The classical dimension of ecological destabilization in Kenya mirrors the issues of class dominance and exploitation. Since colonialism, which interfered with the development of African culture, issues of land remain unsolved under capitalism. The intergovernmental bodies have since advised policies like the Truth, Justice and Reconciliation Commission, and notable commissions to look into the issue. A falsification! Capitalism and a people’s self-determinant society are irreconcilable. Land as one of the main factors of production remains in the hands of the filthy rich, who inherited colonial privileges, pushing the people to reserves, now regarded to as informal settlements and ghettos.
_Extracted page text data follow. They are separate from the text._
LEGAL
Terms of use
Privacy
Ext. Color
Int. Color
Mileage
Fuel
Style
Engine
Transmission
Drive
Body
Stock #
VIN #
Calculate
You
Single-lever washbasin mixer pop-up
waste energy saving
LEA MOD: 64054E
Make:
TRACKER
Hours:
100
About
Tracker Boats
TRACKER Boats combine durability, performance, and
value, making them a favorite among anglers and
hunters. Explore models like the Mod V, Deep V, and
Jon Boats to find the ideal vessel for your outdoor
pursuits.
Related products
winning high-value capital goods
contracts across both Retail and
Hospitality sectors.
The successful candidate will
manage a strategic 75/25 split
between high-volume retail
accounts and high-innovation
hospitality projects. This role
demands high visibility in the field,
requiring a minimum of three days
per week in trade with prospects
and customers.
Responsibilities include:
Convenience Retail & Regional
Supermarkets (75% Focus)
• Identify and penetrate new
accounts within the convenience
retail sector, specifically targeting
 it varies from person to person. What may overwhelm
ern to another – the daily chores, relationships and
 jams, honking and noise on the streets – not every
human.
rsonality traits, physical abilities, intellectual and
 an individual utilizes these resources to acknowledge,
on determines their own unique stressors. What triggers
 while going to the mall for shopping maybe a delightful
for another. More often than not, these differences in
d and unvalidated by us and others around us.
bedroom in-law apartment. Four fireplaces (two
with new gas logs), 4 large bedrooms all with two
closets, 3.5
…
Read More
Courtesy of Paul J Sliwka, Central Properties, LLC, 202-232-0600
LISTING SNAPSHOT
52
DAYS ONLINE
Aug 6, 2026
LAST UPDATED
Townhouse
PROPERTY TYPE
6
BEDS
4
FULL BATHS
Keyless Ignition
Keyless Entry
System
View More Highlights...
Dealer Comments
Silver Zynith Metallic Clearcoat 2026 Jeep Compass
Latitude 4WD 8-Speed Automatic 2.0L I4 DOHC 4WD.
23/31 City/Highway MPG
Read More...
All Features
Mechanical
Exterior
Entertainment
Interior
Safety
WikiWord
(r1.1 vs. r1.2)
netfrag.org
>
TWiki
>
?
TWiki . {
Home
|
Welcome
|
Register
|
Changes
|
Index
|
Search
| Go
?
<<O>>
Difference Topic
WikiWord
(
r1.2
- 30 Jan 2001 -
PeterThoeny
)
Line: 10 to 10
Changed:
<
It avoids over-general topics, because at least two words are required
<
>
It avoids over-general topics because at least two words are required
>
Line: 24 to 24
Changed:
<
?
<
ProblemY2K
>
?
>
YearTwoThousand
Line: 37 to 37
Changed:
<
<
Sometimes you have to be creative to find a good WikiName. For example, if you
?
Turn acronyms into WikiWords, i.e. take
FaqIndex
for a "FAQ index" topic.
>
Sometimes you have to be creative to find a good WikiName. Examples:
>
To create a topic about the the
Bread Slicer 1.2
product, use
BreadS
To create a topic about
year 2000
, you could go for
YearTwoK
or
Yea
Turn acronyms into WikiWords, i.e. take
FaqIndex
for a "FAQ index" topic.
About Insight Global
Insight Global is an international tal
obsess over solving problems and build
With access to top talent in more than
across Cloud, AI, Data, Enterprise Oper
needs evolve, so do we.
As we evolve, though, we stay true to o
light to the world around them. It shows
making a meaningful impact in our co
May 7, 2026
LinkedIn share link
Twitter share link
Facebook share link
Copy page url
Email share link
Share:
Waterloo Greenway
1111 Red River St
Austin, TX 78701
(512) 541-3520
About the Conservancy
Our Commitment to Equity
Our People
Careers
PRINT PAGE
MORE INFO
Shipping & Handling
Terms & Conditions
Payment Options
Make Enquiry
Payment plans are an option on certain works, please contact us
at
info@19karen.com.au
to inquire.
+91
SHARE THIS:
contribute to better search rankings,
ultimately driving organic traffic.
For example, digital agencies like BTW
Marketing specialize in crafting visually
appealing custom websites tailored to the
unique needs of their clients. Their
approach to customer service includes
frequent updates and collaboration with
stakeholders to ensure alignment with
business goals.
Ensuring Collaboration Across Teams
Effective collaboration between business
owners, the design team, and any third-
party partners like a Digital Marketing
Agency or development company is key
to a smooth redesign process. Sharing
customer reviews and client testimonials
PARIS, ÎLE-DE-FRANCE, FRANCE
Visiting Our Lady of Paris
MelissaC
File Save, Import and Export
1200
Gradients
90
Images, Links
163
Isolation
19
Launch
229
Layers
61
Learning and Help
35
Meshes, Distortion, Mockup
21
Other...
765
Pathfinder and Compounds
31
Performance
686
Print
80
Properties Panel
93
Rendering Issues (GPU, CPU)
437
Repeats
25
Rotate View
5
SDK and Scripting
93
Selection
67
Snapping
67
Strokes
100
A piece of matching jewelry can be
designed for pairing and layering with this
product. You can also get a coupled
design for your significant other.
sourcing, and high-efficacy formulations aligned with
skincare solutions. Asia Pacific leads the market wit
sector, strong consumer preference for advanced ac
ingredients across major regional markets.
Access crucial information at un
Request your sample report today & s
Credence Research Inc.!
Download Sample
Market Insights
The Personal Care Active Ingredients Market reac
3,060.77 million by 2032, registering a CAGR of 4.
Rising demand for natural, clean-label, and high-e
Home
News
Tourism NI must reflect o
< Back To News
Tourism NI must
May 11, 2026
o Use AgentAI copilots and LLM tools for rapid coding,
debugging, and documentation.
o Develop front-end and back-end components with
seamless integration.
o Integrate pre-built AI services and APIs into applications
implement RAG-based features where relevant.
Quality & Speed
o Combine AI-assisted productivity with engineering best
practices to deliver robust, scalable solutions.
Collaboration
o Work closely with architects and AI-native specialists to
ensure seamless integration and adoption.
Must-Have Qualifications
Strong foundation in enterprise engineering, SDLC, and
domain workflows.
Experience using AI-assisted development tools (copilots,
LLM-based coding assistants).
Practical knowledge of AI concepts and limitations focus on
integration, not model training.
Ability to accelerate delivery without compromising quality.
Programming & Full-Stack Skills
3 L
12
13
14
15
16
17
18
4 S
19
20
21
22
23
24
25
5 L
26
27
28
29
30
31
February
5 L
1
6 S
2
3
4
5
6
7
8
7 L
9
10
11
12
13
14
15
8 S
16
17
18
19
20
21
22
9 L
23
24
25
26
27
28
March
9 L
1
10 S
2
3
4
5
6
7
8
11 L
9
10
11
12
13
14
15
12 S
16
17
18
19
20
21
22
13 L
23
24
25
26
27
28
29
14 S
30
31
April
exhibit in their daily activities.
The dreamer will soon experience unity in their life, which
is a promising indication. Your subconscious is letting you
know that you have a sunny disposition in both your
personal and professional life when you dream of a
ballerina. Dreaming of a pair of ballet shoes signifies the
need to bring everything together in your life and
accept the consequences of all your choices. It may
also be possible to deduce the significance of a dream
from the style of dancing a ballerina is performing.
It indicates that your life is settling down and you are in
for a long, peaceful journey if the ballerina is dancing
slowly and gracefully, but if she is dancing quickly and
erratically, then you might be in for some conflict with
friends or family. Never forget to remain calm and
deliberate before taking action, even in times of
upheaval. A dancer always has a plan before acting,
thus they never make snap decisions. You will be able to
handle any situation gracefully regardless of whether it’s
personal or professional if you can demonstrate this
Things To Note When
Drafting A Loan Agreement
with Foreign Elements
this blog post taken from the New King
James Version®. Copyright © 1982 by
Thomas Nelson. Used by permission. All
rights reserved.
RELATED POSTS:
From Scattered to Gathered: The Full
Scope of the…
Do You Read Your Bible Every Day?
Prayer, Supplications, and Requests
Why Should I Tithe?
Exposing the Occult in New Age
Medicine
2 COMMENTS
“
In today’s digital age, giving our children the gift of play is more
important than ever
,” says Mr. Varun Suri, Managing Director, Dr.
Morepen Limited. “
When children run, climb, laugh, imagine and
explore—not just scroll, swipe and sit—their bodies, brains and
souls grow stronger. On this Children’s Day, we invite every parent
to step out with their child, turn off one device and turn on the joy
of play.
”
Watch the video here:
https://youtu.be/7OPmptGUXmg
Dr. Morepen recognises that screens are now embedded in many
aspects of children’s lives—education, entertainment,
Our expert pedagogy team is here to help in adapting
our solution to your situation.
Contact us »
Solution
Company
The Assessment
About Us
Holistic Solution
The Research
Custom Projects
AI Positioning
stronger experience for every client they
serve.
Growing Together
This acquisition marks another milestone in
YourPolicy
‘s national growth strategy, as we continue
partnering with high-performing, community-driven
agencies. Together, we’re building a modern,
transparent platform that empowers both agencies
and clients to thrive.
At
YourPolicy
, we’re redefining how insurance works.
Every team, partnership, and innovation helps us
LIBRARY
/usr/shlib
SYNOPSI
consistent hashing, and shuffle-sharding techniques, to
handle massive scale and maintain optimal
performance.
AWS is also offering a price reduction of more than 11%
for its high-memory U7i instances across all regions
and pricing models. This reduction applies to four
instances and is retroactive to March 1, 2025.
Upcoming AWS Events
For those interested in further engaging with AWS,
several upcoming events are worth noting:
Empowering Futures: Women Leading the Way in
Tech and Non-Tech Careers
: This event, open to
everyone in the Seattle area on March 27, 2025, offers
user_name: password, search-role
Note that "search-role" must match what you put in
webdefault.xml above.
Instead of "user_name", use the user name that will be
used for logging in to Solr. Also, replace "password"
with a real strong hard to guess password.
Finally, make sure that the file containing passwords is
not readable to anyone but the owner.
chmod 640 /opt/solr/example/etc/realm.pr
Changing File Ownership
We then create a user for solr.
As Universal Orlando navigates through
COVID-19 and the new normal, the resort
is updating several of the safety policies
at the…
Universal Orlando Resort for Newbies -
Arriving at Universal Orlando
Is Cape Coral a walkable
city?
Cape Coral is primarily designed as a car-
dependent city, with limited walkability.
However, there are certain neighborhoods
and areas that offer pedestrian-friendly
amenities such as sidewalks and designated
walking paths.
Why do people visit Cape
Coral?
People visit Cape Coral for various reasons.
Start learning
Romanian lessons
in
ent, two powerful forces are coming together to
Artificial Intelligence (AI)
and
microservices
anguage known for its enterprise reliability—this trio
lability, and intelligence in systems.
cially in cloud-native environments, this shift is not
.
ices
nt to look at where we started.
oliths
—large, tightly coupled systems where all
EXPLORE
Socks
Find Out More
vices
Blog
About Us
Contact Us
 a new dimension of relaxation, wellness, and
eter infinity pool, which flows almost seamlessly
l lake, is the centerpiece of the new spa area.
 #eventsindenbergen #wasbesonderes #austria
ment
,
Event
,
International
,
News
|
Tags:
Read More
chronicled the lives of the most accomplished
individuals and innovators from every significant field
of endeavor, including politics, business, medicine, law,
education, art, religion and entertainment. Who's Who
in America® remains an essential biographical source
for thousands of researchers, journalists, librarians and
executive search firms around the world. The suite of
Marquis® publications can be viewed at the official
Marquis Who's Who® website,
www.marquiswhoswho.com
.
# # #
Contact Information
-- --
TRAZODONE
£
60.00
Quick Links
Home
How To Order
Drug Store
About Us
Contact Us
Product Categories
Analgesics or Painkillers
The systemic violence is aimed at appropriating all sources of food and production, leaving the masses exposed to starvation, unemployment, and eventually, death. The multinational corporations in their individualistic and anti-social existence have also taken their investments into the play, kicking out the culture of self-sustenance and self-dependency, introducing an unhealthy culture of dependency. Ranging fires around the region, due to the climate crisis have done away with the neo-lithic form of traditional medicine, bringing rise to the growth of private pharmaceutical companies, who sell their drugs expensively to the dying poor people. Capitalism is just but a gang of criminals who can disagree on positions, but never compromise on principle.
The article might have not exhausted all spheres of this broad topic, but it is my belief that it sets a challenge in the battle against ecological destruction and sets pace for the continuation of debates, and the generation of solutions towards achieving sustainability, sensibility, and the path towards socialism.